Just a quick question. How do you guys set your pins for 3D 20,30,40 ect... or 19,26,33,40..... give me your opinion..


----------



## Green Monster (Nov 26, 2010)

Sorry im shooting 283 fps from a mathews Z7 28"DL around 65lbs DW


----------



## Green Monster (Nov 26, 2010)

ttt


----------



## aaadrenalin (Jul 24, 2010)

Don't be discouraged if no one answers. I posted basically the same question a few weeks ago and only one person offered any help. I do like the 19,26,33,40 yard idea.


----------



## sweet old bill (Apr 21, 2003)

22 34 45 for a 3 pin
22 34 45 60 for a 4 pin sight I have on the hunt bow * so far in 25 years have never used any pin over the first two 22 / 34 seem to be in the woods the shot I get and take.


----------



## ChaseK (Aug 12, 2009)

Shoot with several guys that shoot 22,27,33,40 for Hunter. 
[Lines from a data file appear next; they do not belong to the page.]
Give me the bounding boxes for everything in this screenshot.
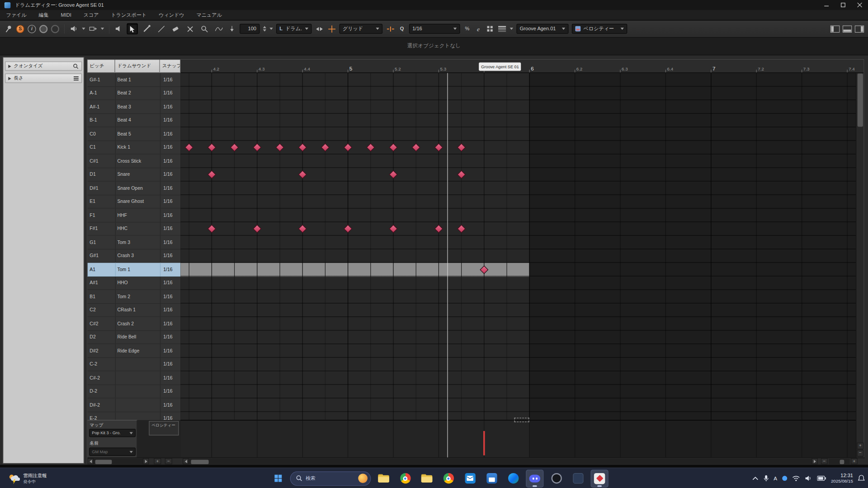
inspector-section-クオンタイズ[interactable]: クオンタイズ [5, 61, 82, 71]
velocity-bar[interactable] [483, 431, 485, 455]
hzoom-in-button[interactable]: + [851, 458, 858, 464]
vertical-scrollbar-thumb[interactable] [858, 74, 863, 127]
auto-select-icon[interactable] [89, 23, 98, 34]
drum-list-row[interactable]: F1HHF1/16 [87, 209, 180, 222]
taskbar-app-edge[interactable] [505, 469, 522, 487]
lower-zone-toggle[interactable] [843, 23, 852, 34]
tray-chevron-up-icon[interactable] [752, 476, 758, 480]
grid-scroll-right-button[interactable] [811, 458, 817, 464]
menu-item-編集[interactable]: 編集 [33, 10, 55, 20]
left-zone-toggle[interactable] [830, 23, 840, 34]
feedback-caret-icon[interactable] [82, 28, 85, 30]
weather-widget[interactable]: 雷雨注意報 発令中 [5, 468, 50, 488]
taskbar-app-folder[interactable] [418, 469, 435, 487]
name-map-select[interactable]: GM Map [89, 448, 136, 456]
record-circle-button[interactable] [39, 24, 47, 33]
microphone-icon[interactable] [763, 475, 769, 482]
pin-icon[interactable] [4, 23, 13, 34]
hzoom-out-button[interactable]: − [821, 458, 828, 464]
drum-map-select[interactable]: Pop Kit 3 - Gro. [89, 429, 136, 437]
drum-list-row[interactable]: B1Tom 21/16 [87, 290, 180, 304]
drum-list-row[interactable]: G1Tom 31/16 [87, 236, 180, 249]
note-grid[interactable] [180, 73, 856, 420]
drum-list-row[interactable]: E1Snare Ghost1/16 [87, 195, 180, 209]
snap-icon[interactable] [386, 23, 395, 34]
battery-icon[interactable] [817, 476, 826, 481]
acoustic-feedback-icon[interactable] [70, 23, 79, 34]
list-scroll-left-button[interactable] [87, 458, 93, 464]
search-box[interactable]: 検索 [290, 471, 371, 486]
quantize-select[interactable]: 1/16 [409, 24, 460, 34]
drum-list-row[interactable]: F#1HHC1/16 [87, 222, 180, 236]
column-header-step[interactable]: スナップ [160, 60, 180, 73]
inspector-section-icon[interactable] [73, 63, 79, 69]
inspector-section-icon[interactable] [74, 76, 79, 80]
hzoom-slider-track[interactable] [829, 459, 850, 464]
crosshair-icon[interactable] [327, 23, 336, 34]
part-select[interactable]: Groove Agen.01 [516, 24, 568, 34]
grid-type-select[interactable]: グリッド [340, 24, 383, 34]
ime-mode-indicator[interactable]: A [774, 475, 777, 481]
list-zoom-in-button[interactable]: + [154, 458, 161, 464]
volume-icon[interactable] [805, 475, 812, 481]
taskbar-app-file-explorer[interactable] [375, 469, 392, 487]
iterative-quantize-button[interactable]: % [463, 26, 471, 32]
list-scroll-right-button[interactable] [143, 458, 149, 464]
quantize-panel-button[interactable]: e [474, 25, 482, 32]
taskbar-app-chrome[interactable] [396, 469, 414, 487]
right-zone-toggle[interactable] [855, 23, 864, 34]
wifi-icon[interactable] [792, 475, 800, 481]
speaker-icon[interactable] [114, 23, 123, 34]
drum-list-row[interactable]: A1Tom 11/16 [87, 263, 180, 277]
zoom-tool[interactable] [199, 23, 210, 34]
tray-app-icon[interactable] [782, 476, 787, 481]
drum-list-row[interactable]: C#2Crash 21/16 [87, 317, 180, 331]
minimize-button[interactable] [818, 0, 835, 10]
menu-item-スコア[interactable]: スコア [77, 10, 105, 20]
drum-list-row[interactable]: G#1Crash 31/16 [87, 249, 180, 263]
start-button[interactable] [269, 470, 286, 487]
length-quantize-select[interactable]: L ドラム. [276, 24, 311, 34]
drum-list-row[interactable]: C-21/16 [87, 358, 180, 371]
nudge-icon[interactable] [315, 23, 324, 34]
info-button[interactable]: i [28, 24, 36, 33]
menu-item-MIDI[interactable]: MIDI [55, 10, 77, 20]
drum-list-row[interactable]: D2Ride Bell1/16 [87, 331, 180, 344]
vzoom-out-button[interactable]: − [857, 450, 864, 457]
menu-item-ウィンドウ[interactable]: ウィンドウ [153, 10, 190, 20]
eraser-tool[interactable] [170, 23, 181, 34]
mute-tool[interactable] [184, 23, 195, 34]
drum-list-row[interactable]: D#-21/16 [87, 399, 180, 412]
velocity-stepper[interactable] [263, 26, 266, 32]
list-scrollbar-thumb[interactable] [95, 460, 112, 465]
drum-list-row[interactable]: D#1Snare Open1/16 [87, 182, 180, 195]
velocity-lane-selector[interactable]: ベロシティー [149, 421, 179, 436]
vzoom-in-button[interactable]: + [857, 443, 864, 450]
object-selection-tool[interactable] [127, 23, 137, 34]
auto-select-caret-icon[interactable] [101, 28, 104, 30]
grid-scroll-left-button[interactable] [183, 458, 189, 464]
taskbar-app-chrome-profile[interactable] [439, 469, 457, 487]
lanes-icon[interactable] [498, 23, 507, 34]
solo-button[interactable]: S [16, 24, 24, 33]
drum-list-row[interactable]: G#-1Beat 11/16 [87, 73, 180, 87]
drum-list-row[interactable]: C2CRash 11/16 [87, 304, 180, 317]
drum-list-row[interactable]: C1Kick 11/16 [87, 141, 180, 155]
taskbar-app-obs[interactable] [547, 469, 565, 487]
controller-setup-icon[interactable] [486, 23, 495, 34]
grid-scrollbar-thumb[interactable] [191, 460, 208, 465]
project-cursor[interactable] [448, 73, 448, 458]
list-scrollbar-track[interactable] [94, 459, 143, 464]
velocity-caret-icon[interactable] [269, 28, 273, 30]
drum-list-row[interactable]: A#1HHO1/16 [87, 277, 180, 290]
taskbar-clock[interactable]: 12:31 2025/08/15 [831, 473, 853, 484]
drum-list-row[interactable]: B-1Beat 41/16 [87, 114, 180, 127]
drum-list-row[interactable]: C0Beat 51/16 [87, 127, 180, 141]
drum-list-row[interactable]: D1Snare1/16 [87, 168, 180, 182]
hzoom-slider-thumb[interactable] [840, 460, 844, 465]
taskbar-app-outlook[interactable] [461, 469, 479, 487]
menu-item-ファイル[interactable]: ファイル [0, 10, 33, 20]
drum-list-row[interactable]: A#-1Beat 31/16 [87, 100, 180, 114]
lanes-caret-icon[interactable] [510, 28, 513, 30]
part-name-marker[interactable]: Groove Agent SE 01 [479, 62, 521, 70]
I shoot 2 pins for 30 yard max ranges. 23,29.


----------



## gabuckslammer (Apr 9, 2010)

Green Monster said:


> Sorry im shooting 283 fps from a mathews Z7 28"DL around 65lbs DW


Hey, you and I are shooting close to the same set up. I have a Z7 with 28 1/2 inch draw length and shooting about 63-64 lbs and 280 fps. I started out shooting my pins like I've always set them for hunting with them on the 10's. while it works, it makes it a little more difficult holding a gap on longer yardage shots. I recently changed my pins from being on the 10's to being set at 18, 23, 28, 33, 38. These settings allow me to have a pin more closely associated to the yardages, as well as if I am aiming center 10 ring and I'm off just a hair, I would have a fair shot at dropping into the lower 12, or be a slight bit high but still in the 10. 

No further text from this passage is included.